Kane (supra) is distinguishable on both of the grounds upon which it was based. There, unlike here, the court found that the shipowner could not have sustained any implied or constructive losses. Indeed, it found that the shipowner had "received more than it bargained for” (supra, p 34). Moreover, the court found that even if the purported cancellation of the Oslo charter and assignment of the Houston subcharter were considered as a mere modification of the original charter and not a cancellation, the broker was entitled to a recovery nonetheless on the theory "that performance under a modified agreement is not such a failure of performance as to cause the broker to forfeit his commissions” (supra, p 34). Here, the cancellation of the charter parties is undisputed, as is the fact that there was no substitute performance of the charter parties by any other charterer after Pertamina defaulted and placed the tankers in lay up. Thus, Kane does not support plaintiff’s position.

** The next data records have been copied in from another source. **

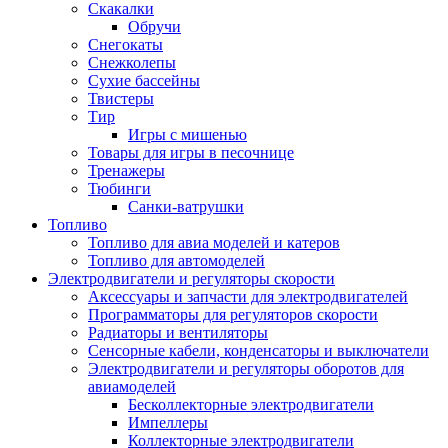
Скакалки
Обручи
Снегокаты
Снежколепы
Сухие бассейны
Твистеры
Тир
Игры с мишенью
Товары для игры в песочнице
Тренажеры
Тюбинги
Санки-ватрушки
Топливо
Топливо для авиа моделей и катеров
Топливо для автомоделей
Электродвигатели и регуляторы скорости
Аксессуары и запчасти для электродвигателей
Программаторы для регуляторов скорости
Радиаторы и вентиляторы
Сенсорные кабели, конденсаторы и выключатели
Электродвигатели и регуляторы оборотов для
авиамоделей
Бесколлекторные электродвигатели
Импеллеры
Коллекторные электродвигатели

Special Term also erred in holding National jointly and *48severally liable with the shipowners. On this record, it is fairly obvious that it was merely an intermediary performing only ministerial functions. It was not a party to any of the charter parties or to any of the three settlement agreements. Without some factual basis, National cannot be held liable for commissions allegedly due solely by virtue of contracts to which it was not a party. (See generally, Blitman Constr. Corp. v Kent Vil. Hous. Co., 91 AD2d 173.) Since, however, the complaint alleges that National and the five corporate shipowners are the alter egos of John Theodoracopulos, and there is at least some evidence suggesting that this may be the case, the matter is best left for trial. In this regard, we also take passing note of the lack of support in the record for the imposition of joint liability upon the shipowners, as reflected in the judgment entered upon the grant of partial summary judgment.

Finally, on plaintiff's cross appeal from the grant of leave to amend the answer, we find that Special Term properly granted the motion. Leave to amend should be freely given (CPLR 3025 [b]; McCaskey, Davies & Assoc. v New York City Health & Hosps. Corp., 59 NY2d 755, 757; Fahey v County of Ontario, 44 NY2d 934, 935; Leslie v Hymes, 60 AD2d 564) and plaintiff is unable to demonstrate any prejudice.

Accordingly, the order of the Supreme Court, New York County (Alfred M. Ascione, J.), entered December 26, 1984, which, inter alia, granted partial summary judgment to plaintiff, should be modified, on the law, to deny plaintiff’s motion for summary judgment in its entirety, and, except as thus modified, affirmed; the judgment of the same court and Justice, entered January 18, 1985, should be reversed, on the law, and the judgment vacated, with costs and disbursements to defendants.

Sandler, J. P., Ross, Kassal and Ellerin, JJ., concur.

Order, Supreme Court, New York County, entered on December 26, 1984, unanimously modified, on the law, to deny plaintiff’s motion for summary judgment in its entirety, and, except as thus modified, affirmed, and a judgment of said court, entered thereon on January 18, 1985, unanimously reversed, on the law, and the judgment vacated. Defendants-appellants-respondents shall recover of plaintiff-respondent-appellant one bill of $75 costs and disbursements of this appeal and cross appeal.

. While Pertamina was entitled to certain credits when the vessels were placed in lay up, it was not relieved of its obligation to pay hire. The $309,387,038.80 balance due the shipowners takes into account these credits.

. The owners of the two "To Be Named” vessels, although parties to the second and third settlement agreements, were not parties to the $6,000,000 January 1976 agreement.

. In accordance with Matter of City of New York (James St.) (21 NY2d 293, 301), we take judicial notice of the depression in the world tanker market since 1974.